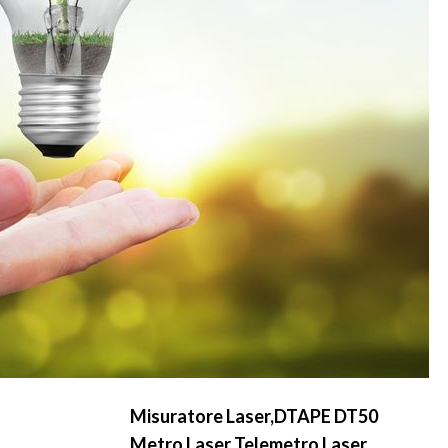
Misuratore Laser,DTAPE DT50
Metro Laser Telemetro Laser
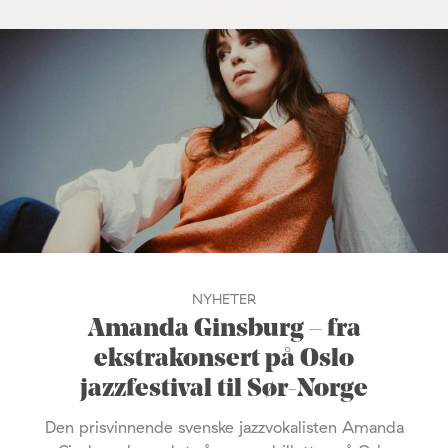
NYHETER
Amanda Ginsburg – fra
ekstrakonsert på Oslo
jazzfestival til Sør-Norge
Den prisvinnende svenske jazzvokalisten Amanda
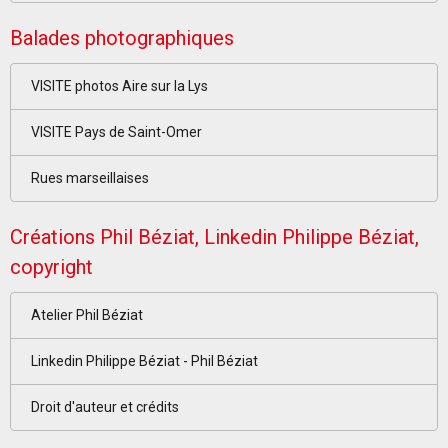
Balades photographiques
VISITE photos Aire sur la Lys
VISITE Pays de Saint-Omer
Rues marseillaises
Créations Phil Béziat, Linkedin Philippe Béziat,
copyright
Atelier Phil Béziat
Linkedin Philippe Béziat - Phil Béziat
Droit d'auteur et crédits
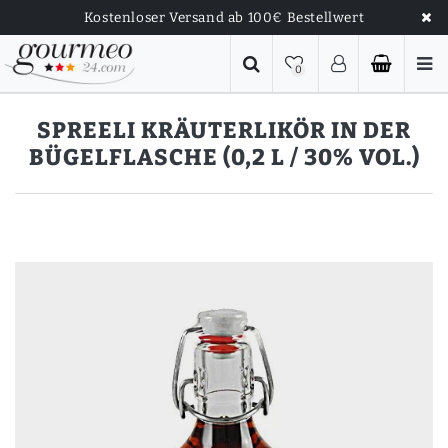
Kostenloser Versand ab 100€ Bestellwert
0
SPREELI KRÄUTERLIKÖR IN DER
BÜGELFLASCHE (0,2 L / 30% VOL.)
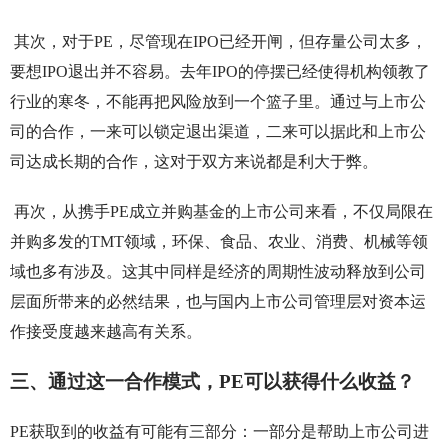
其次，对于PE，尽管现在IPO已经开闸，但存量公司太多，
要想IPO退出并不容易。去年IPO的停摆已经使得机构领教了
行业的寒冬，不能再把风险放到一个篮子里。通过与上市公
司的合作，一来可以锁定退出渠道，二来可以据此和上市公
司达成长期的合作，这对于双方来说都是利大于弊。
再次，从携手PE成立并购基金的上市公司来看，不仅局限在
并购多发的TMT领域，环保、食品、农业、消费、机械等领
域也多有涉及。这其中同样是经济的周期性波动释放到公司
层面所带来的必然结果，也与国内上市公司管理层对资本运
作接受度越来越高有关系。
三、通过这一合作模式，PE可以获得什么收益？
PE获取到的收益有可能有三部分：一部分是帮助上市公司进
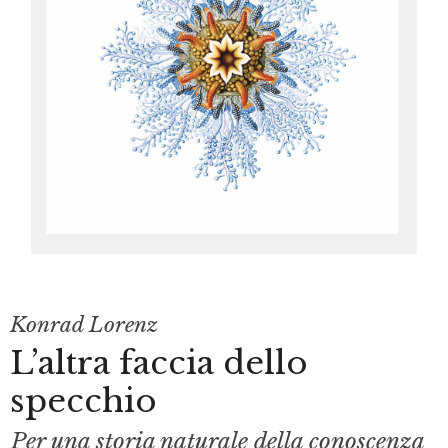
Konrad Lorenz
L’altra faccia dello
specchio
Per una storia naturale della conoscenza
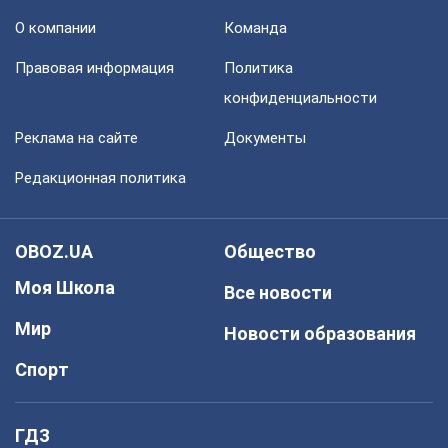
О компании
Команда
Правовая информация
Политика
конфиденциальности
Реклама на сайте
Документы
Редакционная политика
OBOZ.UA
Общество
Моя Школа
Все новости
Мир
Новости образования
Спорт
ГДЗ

------------------------------------

What you need to do >> Some lines of the records above contain the word "Phil". How many are there? Reply with the number alone.

Reply to the exercise >> 3